• Directions for this task:
Looking through the entries, count each line where the string "Ethiques" occurs, and write only the total.

■ ■ ■

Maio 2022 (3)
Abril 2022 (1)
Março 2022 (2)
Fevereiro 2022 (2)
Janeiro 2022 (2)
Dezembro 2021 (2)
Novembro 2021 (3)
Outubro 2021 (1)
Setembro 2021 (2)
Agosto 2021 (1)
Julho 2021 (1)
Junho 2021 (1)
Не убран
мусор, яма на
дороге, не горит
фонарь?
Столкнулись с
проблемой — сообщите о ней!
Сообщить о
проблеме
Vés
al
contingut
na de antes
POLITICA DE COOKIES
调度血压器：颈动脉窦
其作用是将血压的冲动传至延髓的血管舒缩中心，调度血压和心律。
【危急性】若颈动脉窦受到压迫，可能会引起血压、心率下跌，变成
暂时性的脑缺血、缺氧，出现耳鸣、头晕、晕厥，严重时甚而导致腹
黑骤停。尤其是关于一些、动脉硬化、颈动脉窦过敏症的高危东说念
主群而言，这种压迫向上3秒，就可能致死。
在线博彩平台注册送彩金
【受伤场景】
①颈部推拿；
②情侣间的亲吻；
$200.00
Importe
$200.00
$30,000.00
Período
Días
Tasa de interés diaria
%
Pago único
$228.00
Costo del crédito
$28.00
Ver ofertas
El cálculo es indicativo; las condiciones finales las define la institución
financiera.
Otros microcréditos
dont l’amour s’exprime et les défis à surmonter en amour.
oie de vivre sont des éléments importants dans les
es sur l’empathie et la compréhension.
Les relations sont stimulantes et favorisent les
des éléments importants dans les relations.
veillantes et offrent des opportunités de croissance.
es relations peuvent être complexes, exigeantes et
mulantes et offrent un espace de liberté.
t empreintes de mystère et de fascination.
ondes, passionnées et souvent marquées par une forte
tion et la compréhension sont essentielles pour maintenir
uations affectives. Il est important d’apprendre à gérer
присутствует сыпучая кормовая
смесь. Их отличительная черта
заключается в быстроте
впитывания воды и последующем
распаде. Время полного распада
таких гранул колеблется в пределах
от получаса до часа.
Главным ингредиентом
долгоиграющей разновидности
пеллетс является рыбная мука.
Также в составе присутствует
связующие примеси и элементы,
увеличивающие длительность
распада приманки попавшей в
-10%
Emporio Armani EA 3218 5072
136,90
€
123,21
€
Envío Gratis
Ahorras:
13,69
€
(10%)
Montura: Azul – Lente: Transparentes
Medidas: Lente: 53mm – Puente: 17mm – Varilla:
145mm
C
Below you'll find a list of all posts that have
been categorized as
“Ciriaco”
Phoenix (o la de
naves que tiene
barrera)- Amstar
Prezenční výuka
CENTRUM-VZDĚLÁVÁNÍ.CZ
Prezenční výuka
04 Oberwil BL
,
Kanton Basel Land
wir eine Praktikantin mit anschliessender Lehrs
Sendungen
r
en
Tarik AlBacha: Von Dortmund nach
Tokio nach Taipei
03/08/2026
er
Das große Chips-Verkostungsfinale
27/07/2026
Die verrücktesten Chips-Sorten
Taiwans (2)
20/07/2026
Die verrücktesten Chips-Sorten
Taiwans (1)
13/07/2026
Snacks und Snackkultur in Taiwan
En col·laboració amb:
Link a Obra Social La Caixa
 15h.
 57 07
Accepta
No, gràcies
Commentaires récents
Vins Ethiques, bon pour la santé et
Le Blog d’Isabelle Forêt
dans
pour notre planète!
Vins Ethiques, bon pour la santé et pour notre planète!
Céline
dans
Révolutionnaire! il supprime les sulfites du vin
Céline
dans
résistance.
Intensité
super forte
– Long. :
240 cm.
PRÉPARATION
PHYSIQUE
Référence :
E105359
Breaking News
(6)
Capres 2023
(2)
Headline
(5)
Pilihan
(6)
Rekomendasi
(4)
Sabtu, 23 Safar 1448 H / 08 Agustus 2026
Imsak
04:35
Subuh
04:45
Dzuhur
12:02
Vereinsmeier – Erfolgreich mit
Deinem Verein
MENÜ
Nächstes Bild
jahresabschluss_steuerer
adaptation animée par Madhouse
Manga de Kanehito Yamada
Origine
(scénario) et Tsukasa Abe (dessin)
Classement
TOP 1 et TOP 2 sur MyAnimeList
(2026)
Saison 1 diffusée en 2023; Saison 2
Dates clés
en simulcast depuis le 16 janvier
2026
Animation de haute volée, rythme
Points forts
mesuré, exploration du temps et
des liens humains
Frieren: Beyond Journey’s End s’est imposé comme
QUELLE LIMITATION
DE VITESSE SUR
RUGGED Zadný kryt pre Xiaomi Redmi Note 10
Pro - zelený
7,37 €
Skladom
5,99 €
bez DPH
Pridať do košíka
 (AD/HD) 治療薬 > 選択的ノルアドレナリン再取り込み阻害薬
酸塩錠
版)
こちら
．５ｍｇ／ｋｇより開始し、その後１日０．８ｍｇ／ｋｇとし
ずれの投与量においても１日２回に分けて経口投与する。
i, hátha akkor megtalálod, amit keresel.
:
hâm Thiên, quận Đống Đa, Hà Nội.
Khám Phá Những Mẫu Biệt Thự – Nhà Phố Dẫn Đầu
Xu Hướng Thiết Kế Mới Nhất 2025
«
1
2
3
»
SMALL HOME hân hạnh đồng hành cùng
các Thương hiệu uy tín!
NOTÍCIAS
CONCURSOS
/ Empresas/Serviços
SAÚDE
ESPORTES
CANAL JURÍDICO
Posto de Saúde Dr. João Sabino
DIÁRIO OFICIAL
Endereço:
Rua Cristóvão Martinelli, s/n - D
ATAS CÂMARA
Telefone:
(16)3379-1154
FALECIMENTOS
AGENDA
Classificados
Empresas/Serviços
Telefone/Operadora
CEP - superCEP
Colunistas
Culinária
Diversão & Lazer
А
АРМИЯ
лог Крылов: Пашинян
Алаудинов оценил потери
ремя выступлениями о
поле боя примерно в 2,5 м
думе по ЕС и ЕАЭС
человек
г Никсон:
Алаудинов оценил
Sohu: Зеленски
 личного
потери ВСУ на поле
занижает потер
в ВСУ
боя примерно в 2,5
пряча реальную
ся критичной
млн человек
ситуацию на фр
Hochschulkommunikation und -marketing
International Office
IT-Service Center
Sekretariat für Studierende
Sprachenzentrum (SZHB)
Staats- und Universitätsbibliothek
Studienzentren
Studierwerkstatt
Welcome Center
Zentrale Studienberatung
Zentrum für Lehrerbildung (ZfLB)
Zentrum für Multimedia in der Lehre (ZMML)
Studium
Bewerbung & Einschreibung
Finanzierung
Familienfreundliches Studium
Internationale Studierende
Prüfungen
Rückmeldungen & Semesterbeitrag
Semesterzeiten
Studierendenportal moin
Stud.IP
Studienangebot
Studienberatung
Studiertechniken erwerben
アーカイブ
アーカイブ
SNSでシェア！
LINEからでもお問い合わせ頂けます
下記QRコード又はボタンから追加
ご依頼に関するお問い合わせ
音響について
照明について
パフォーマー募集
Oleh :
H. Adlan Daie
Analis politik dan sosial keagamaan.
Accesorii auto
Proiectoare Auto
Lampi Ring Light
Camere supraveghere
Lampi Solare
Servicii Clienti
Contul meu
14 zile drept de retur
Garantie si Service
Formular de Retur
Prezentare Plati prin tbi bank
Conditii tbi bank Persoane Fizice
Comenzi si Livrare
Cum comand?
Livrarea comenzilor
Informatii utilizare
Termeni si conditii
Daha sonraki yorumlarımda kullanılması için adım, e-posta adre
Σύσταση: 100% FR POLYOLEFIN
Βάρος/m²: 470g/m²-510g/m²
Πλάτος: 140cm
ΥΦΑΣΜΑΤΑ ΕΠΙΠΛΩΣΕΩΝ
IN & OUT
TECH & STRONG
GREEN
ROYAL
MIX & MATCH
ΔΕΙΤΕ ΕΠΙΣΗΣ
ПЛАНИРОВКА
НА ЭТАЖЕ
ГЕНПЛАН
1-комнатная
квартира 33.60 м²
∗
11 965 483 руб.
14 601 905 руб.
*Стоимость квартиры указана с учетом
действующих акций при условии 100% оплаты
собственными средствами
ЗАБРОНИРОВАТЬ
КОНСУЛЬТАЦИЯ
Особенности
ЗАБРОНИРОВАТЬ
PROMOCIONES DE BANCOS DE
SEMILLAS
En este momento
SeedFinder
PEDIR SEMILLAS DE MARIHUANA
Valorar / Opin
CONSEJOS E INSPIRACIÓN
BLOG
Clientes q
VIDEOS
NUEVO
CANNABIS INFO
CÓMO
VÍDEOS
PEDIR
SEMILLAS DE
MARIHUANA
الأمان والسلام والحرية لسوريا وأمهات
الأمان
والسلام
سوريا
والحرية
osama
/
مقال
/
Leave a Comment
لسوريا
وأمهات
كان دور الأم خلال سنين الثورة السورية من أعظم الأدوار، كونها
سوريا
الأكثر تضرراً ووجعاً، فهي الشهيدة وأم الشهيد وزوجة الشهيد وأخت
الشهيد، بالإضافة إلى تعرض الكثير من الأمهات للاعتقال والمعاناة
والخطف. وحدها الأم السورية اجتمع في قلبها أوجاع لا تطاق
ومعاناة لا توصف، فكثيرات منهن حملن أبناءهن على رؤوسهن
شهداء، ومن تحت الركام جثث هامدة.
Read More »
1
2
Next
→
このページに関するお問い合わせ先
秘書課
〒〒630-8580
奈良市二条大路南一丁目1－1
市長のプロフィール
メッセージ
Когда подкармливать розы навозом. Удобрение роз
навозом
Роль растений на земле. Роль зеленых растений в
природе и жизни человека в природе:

■ ■ ■

• Response to this task:
2